* WHAT YOU ARE ASKED TO DO:
Pull each line holding the word "Религиозное" from the data.

[Saved data entries]
○ ○ ○

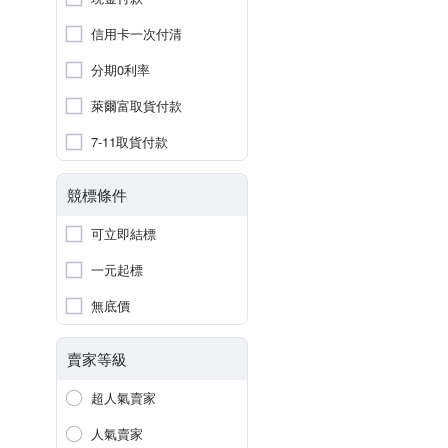
信用卡一次付清
分期0利率
萊爾富取貨付款
7-11取貨付款
競標條件
可立即結標
一元起標
無底價
賣家等級
超人氣賣家
人氣賣家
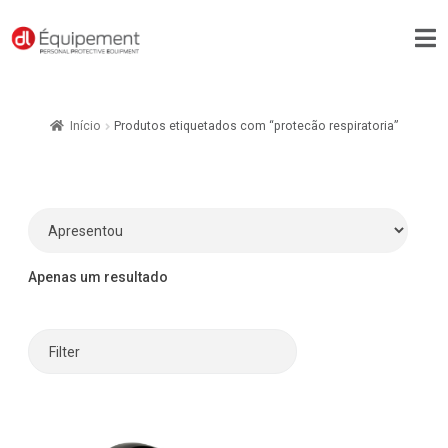
Início
Produtos etiquetados com “protecão respiratoria”
Apenas um resultado
Filter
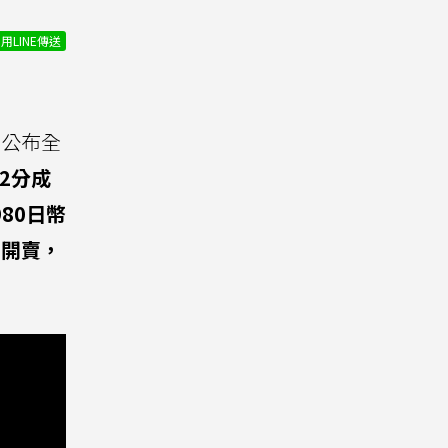
用LINE傳送
表會公布全
h 2分成
80日幣
月開賣，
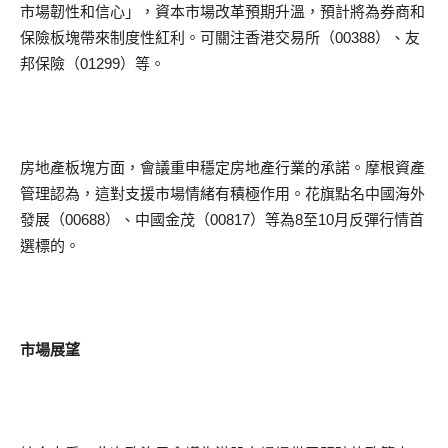
市場韌性和信心」，資本市場改革預期升溫，預計將為券商和
保險板塊帶來制度性紅利。可關注香港交易所（00388）、友
邦保險（01299）等。
房地產板塊方面，會議重申穩定房地產行業的承諾。摩根資產
管理認為，這對支援市場情緒有積極作用。花旗點名中國海外
發展（00688）、中國金茂（00817）等為8至10月反彈行情首
選標的。
市場展望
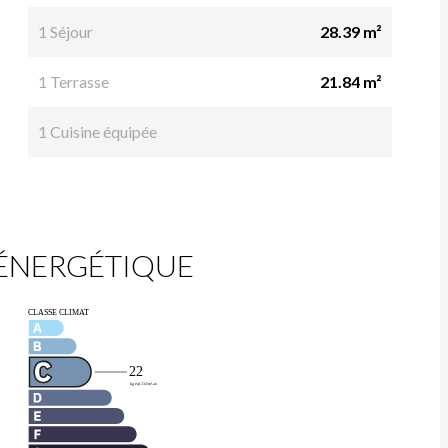
1 Séjour
28.39 m²
1 Terrasse
21.84 m²
1 Cuisine équipée
 ÉNERGÉTIQUE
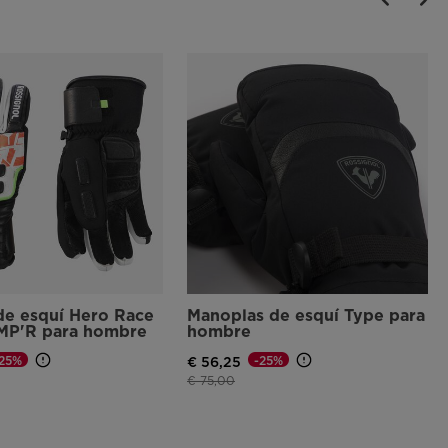
de esquí Hero Race
Manoplas de esquí Type para
IMP'R para hombre
hombre
-25%
-25%
€ 56,25
ido de
Precio reducido de
a
€ 75,00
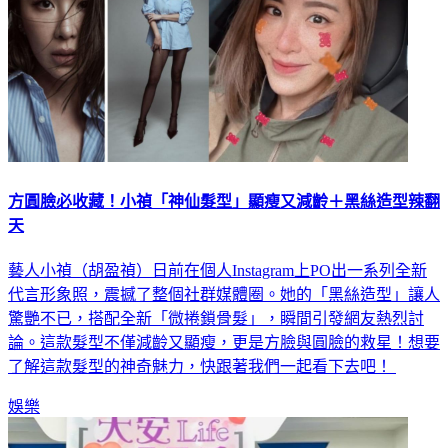
方圓臉必收藏！小禎「神仙髮型」顯瘦又減齡＋黑絲造型辣翻
天
藝人小禎（胡盈禎）日前在個人Instagram上PO出一系列全新
代言形象照，震撼了整個社群媒體圈。她的「黑絲造型」讓人
驚艷不已，搭配全新「微捲鎖骨髮」，瞬間引發網友熱烈討
論。這款髮型不僅減齡又顯瘦，更是方臉與圓臉的救星！想要
了解這款髮型的神奇魅力，快跟著我們一起看下去吧！
娛樂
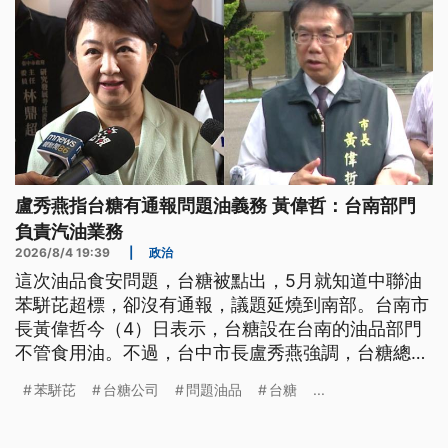
盧秀燕指台糖有通報問題油義務 黃偉哲：台南部門
負責汽油業務
2026/8/4 19:39
|
政治
這次油品食安問題，台糖被點出，5月就知道中聯油
苯駢芘超標，卻沒有通報，議題延燒到南部。台南市
長黃偉哲今（4）日表示，台糖設在台南的油品部門
不管食用油。不過，台中市長盧秀燕強調，台糖總公
司就是在台南，當然有通報義務。而依照《食安法》
苯駢芘
台糖公司
問題油品
台糖
...
規定，中央、地方政府皆可依法進入製造、加工等現
場抽樣檢驗，不過，沒有規定抽檢頻率，以及何種情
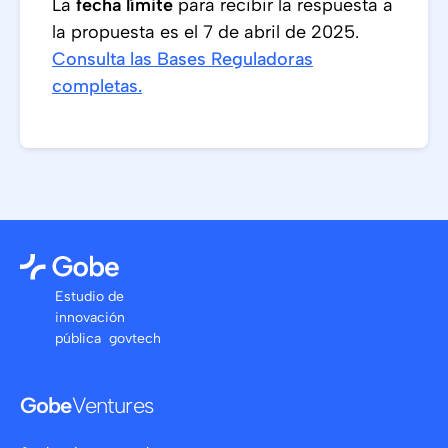
La
fecha límite
para recibir la respuesta a
la propuesta es el 7 de abril de 2025.
Consulta las Bases Reguladoras
completas.
Estudio de
innovación
pública govtech
Gobe
Ventures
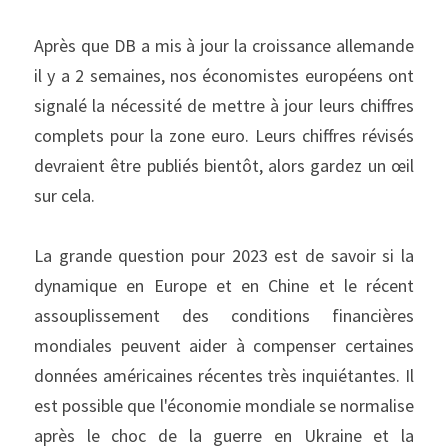
Après que DB a mis à jour la croissance allemande 
il y a 2 semaines, nos économistes européens ont 
signalé la nécessité de mettre à jour leurs chiffres 
complets pour la zone euro. Leurs chiffres révisés 
devraient être publiés bientôt, alors gardez un œil 
sur cela.
La grande question pour 2023 est de savoir si la 
dynamique en Europe et en Chine et le récent 
assouplissement des conditions financières 
mondiales peuvent aider à compenser certaines 
données américaines récentes très inquiétantes. Il 
est possible que l'économie mondiale se normalise 
après le choc de la guerre en Ukraine et la 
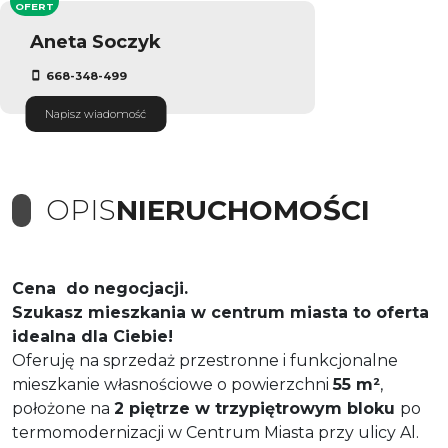
OFERT
Aneta Soczyk
668-348-499
Napisz wiadomość
OPIS
NIERUCHOMOŚCI
Cena do negocjacji.
Szukasz mieszkania w centrum miasta to
oferta
idealna dla Ciebie!
Oferuję na sprzedaż przestronne i funkcjonalne
mieszkanie własnościowe o powierzchni
55 m²
,
położone na
2
piętrze w trzypiętrowym bloku
po
termomodernizacji w Centrum Miasta przy ulicy Al.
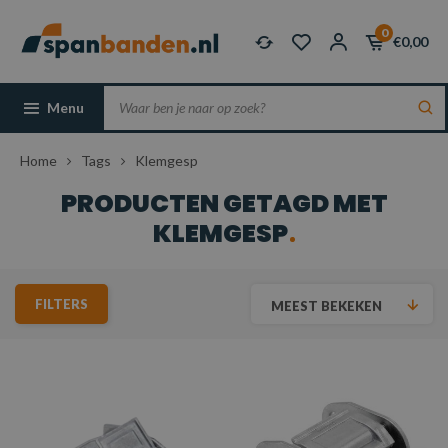
0
€0,00
Menu
Home
Tags
Klemgesp
PRODUCTEN GETAGD MET
KLEMGESP
FILTERS
MEEST BEKEKEN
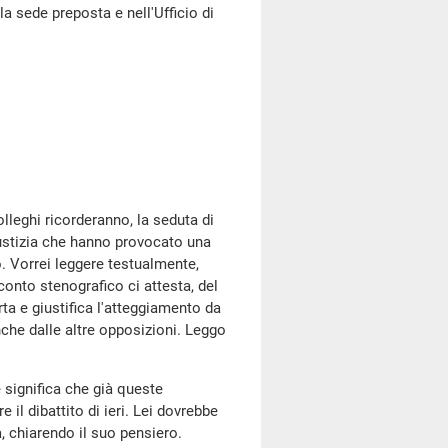
la sede preposta e nell'Ufficio di
lleghi ricorderanno, la seduta di
Giustizia che hanno provocato una
to. Vorrei leggere testualmente,
oconto stenografico ci attesta, del
ta e giustifica l'atteggiamento da
nche dalle altre opposizioni. Leggo
e significa che già queste
il dibattito di ieri. Lei dovrebbe
a, chiarendo il suo pensiero.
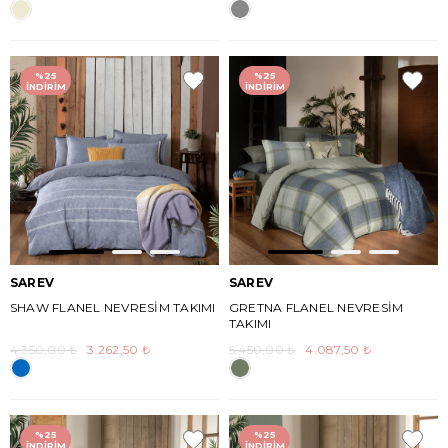
%25
%25
İNDIRIM
İNDIRIM
SAREV
SAREV
SHAW FLANEL NEVRESİM TAKIMI
GRETNA FLANEL NEVRESİM
TAKIMI
4.350,00 ₺
3.262,50 ₺
5.450,00 ₺
4.087,50 ₺
%25
%25
İNDIRIM
İNDIRIM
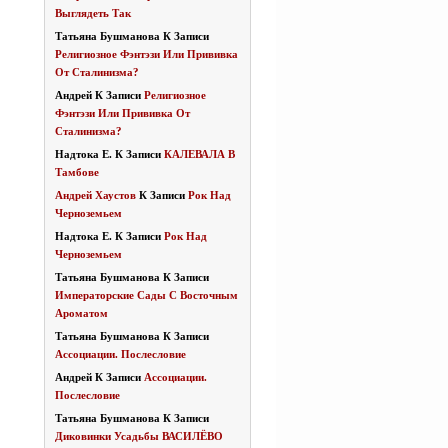
Выглядеть Так
Татьяна Бушманова
К Записи
Религиозное Фэнтэзи Или Прививка
От Сталинизма?
Андрей
К Записи
Религиозное
Фэнтэзи Или Прививка От
Сталинизма?
Надтока Е.
К Записи
КАЛЕВАЛА В
Тамбове
Андрей Хаустов
К Записи
Рок Над
Черноземьем
Надтока Е.
К Записи
Рок Над
Черноземьем
Татьяна Бушманова
К Записи
Императорские Сады С Восточным
Ароматом
Татьяна Бушманова
К Записи
Ассоциации. Послесловие
Андрей
К Записи
Ассоциации.
Послесловие
Татьяна Бушманова
К Записи
Диковинки Усадьбы ВАСИЛЁВО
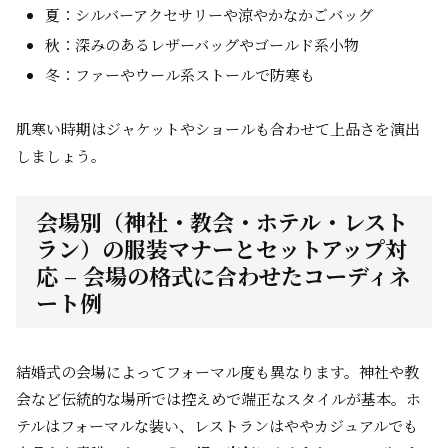
夏：シルバーアクセサリーや涼やかなかごバッグ
秋：深みのあるレザーバッグやゴールド系小物
冬：ファーやウール系ストールで防寒も
肌寒い時期はジャケットやショールも合わせて上品さを演出
しましょう。
会場別（神社・教会・ホテル・レスト
ラン）の服装マナーとセットアップ対
応 – 会場の格式に合わせたコーディネ
ート例
結婚式の会場によってフォーマル度も異なります。神社や教
会など伝統的な場所では控えめで端正なスタイルが基本。ホ
テルはフォーマルな装い、レストランはややカジュアルでも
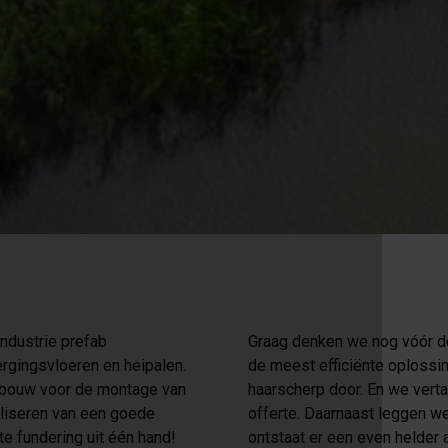
ndustrie prefab
Graag denken we nog vóór de
rgingsvloeren en heipalen.
de meest efficiënte oplossi
bouw voor de montage van
haarscherp door. En we vert
aliseren van een goede
offerte. Daarnaast leggen w
e fundering uit één hand!
ontstaat er een even helder 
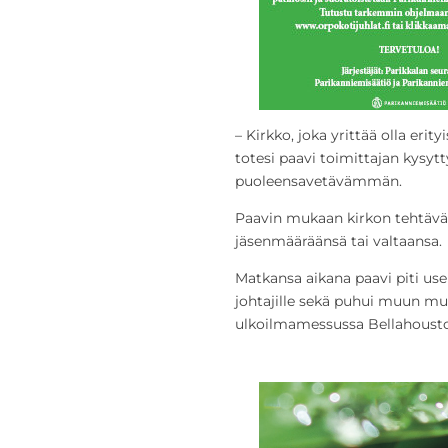
– Kirkko, joka yrittää olla erity
totesi paavi toimittajan kysytt
puoleensavetävämmän.
Paavin mukaan kirkon tehtävä 
jäsenmääräänsä tai valtaansa.
Matkansa aikana paavi piti useita
johtajille sekä puhui muun mua
ulkoilmamessussa Bellahousto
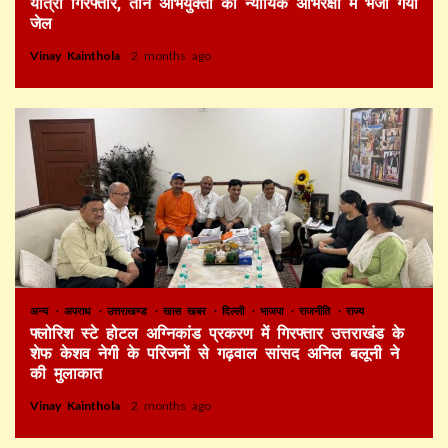
यात्री गिरफ्तार, तीन अभियुक्तों को न्यायिक अभिरक्षा में भेजा गया
जेल
Vinay Kainthola
2 months ago
अन्य
अपराध
उत्तराखण्ड
खास खबर
दिल्ली
भाजपा
राजनीति
राज्य
फ्लोरिश स्टे होटल अग्निकांड प्रकरण में गिरफ्तार उत्तराखंड के
शेफ केशव नेगी के परिजनों से गढ़वाल सांसद अनिल बलूनी ने
की मुलाकात
Vinay Kainthola
2 months ago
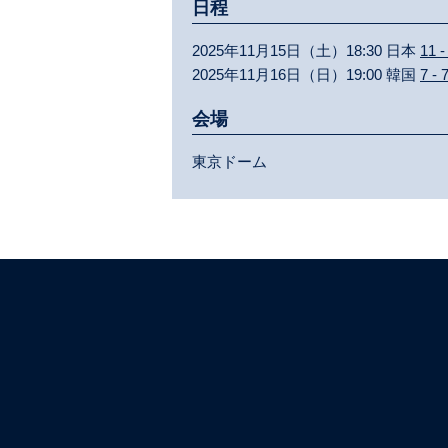
日程
2025年11月15日（土）18:30 日本
11 -
2025年11月16日（日）19:00 韓国
7 - 
会場
東京ドーム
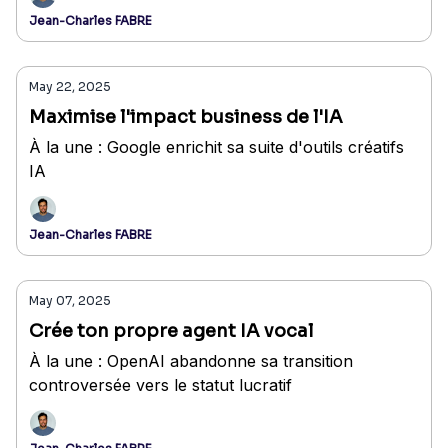
Jean-Charles FABRE
May 22, 2025
Maximise l'impact business de l'IA
À la une : Google enrichit sa suite d'outils créatifs
IA
Jean-Charles FABRE
May 07, 2025
Crée ton propre agent IA vocal
À la une : OpenAI abandonne sa transition
controversée vers le statut lucratif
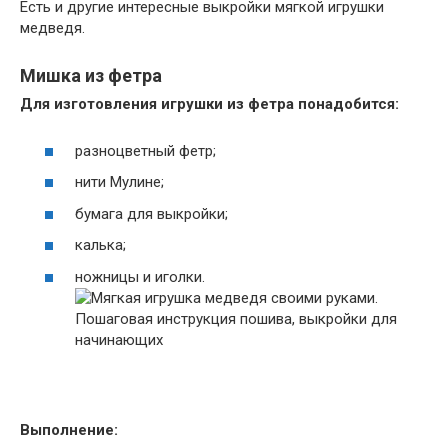
Есть и другие интересные выкройки мягкой игрушки
медведя.
Мишка из фетра
Для изготовления игрушки из фетра понадобится:
разноцветный фетр;
нити Мулине;
бумага для выкройки;
калька;
ножницы и иголки.
Выполнение:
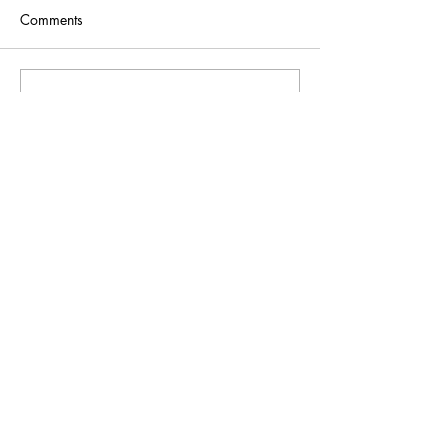
Comments
Write a comment...
香港九龍佐敦廟街239號八福匯
13/F1301室
M:
+852 - 91677070
T:
+852 - 26669333
E:
general@littlelife.hk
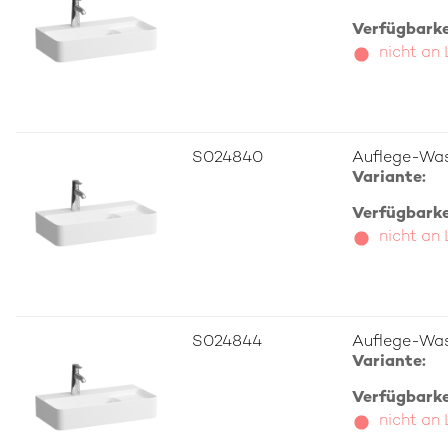
Verfügbarkei
nicht an
S024840
Auflege-Wa
Variante:
Verfügbarkei
nicht an
S024844
Auflege-Wa
Variante:
Verfügbarkei
nicht an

○ ○ ○

* EXERCISE SOLUTION:
Религиозное Фэнтэзи Или Прививка
Религиозное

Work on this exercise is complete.